Gulf Coast Association of Geological Societies Transactions
Vol. 19 (1969), Pages 535-553

Pleistocene Paleotemperature Record Based on Planktonic Foraminifers, Gulf of Mexico

John H. Beard


Study of planktonic foraminifers from deep-water sediment cores in the northern Gulf of Mexico indicates the presence of alternating cold-- and warm--water faunas which are interpreted to represent glacial and interglacial stages of the Pleistocene. Globorotalia menardii (warm) and Globorotalia inflata (cold) are the most sensitive indicators for delineating severe changes in Pleistocene temperature in the Gulf of Mexico.

On the basis of planktonic datums the cold-warm cycles are correlated with water-depth changes in the shallower shelf environment which are interpreted to represent eustatic sea-level changes. The cold intervals represent times of lowered sea level and are correlated with the glacial stages of North America. Age relationships between the glacially related events recognized in the marine Pleistocene section and the continental glacial stages are well documented to about 35,000 years ago on the basis of carbon 14 dates. Age relationships between the older part of the marine Pleistocene and the continental glacial stages are not so well documented but can be inferred from correlation between the glacial-interglacial cycles and paleomagnetic reversal events, which are well dated by potassium-argon.

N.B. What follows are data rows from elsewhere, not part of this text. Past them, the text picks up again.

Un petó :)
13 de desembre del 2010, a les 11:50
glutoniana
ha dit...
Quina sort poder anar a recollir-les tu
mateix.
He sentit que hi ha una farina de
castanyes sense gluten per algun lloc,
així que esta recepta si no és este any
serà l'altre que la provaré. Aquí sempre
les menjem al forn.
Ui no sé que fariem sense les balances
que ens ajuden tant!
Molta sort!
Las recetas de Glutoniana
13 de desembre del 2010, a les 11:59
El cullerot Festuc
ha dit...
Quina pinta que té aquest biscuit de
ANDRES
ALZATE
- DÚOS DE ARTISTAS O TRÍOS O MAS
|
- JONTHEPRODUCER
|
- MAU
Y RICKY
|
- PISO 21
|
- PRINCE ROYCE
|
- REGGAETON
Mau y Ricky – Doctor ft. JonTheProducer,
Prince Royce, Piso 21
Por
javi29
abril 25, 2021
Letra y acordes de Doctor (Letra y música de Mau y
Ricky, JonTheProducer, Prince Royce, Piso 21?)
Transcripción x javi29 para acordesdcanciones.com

Onset of severe climatic deterioration and beginning of the Quaternary (Nebraskan Stage) in the Gulf of Mexico correspond with the extinction horizon of Globoquadrina altispira. Correlation of this horizon with the paleomagnetic reversal events gives an age of about 2.8 m.y. ago for the Pliocene-Pleistocene boundary.

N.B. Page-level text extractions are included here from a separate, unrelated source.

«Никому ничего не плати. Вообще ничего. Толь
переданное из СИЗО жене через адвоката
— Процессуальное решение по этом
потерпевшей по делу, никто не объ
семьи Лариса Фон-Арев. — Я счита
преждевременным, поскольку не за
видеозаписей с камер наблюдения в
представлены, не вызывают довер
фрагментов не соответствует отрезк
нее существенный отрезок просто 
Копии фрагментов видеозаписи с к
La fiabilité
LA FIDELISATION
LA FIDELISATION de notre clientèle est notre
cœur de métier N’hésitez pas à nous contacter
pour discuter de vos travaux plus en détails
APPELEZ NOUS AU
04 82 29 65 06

Placement of the Pliocene-Pleistocene boundary at 2.8 m.y. ago allows recognition of five major glacially related events in the marine Pleistocene based on climatic and eustatic criteria. Faunal data indicate that the Nebraskan, Illinoian, and Wisconsinan were severely cold periods, whereas the Aftonian, Kansan, Yarmouthian and Sangamonian were warmer, with the Aftonian the warmest. Carbon 13/12 isotope data support these conclusions.

Foraminifers and discoasters from the marine Calabrian Stage of southern Italy at Santa Maria di Catanzaro indicate a correlation with the marine Nebraskan Stage, as here defined, in the Gulf of Mexico. Paleontological evidence indicates that the Pliocene-Pleistocene boundary of Glass et al. (1967), Berggren et al. (1967), and Ericson and Wollin (1968) falls near the base of the Kansan. The cold and warm intervals shown below the Pliocene-Pleistocene boundary of Glass et al. (1967) are interpreted to represent the Nebraskan and Aftonian Stages. Paleomagnetic evidence suggests that the Olduvai magnetic event of these authors probably represents the Gilsa event at about 1.6 to 1.8 m.y. ago.

Advances in paleomagnetic stratigraphy indicate that the magnetic reversals facilitate dating and correlating marine stages at latitudes where differing paleontologic criteria must be used to delineate the glacial and interglacial episodes. Seemingly, the major paleomagnetic epochs are reliable for stratigraphic correlation; however, the minor events of relatively short duration appear to be less reliable as unique stratigraphic markers.

Globorotalia pertenuis, n. sp., a right-coiling member of the Globorotalia menardii group, is described.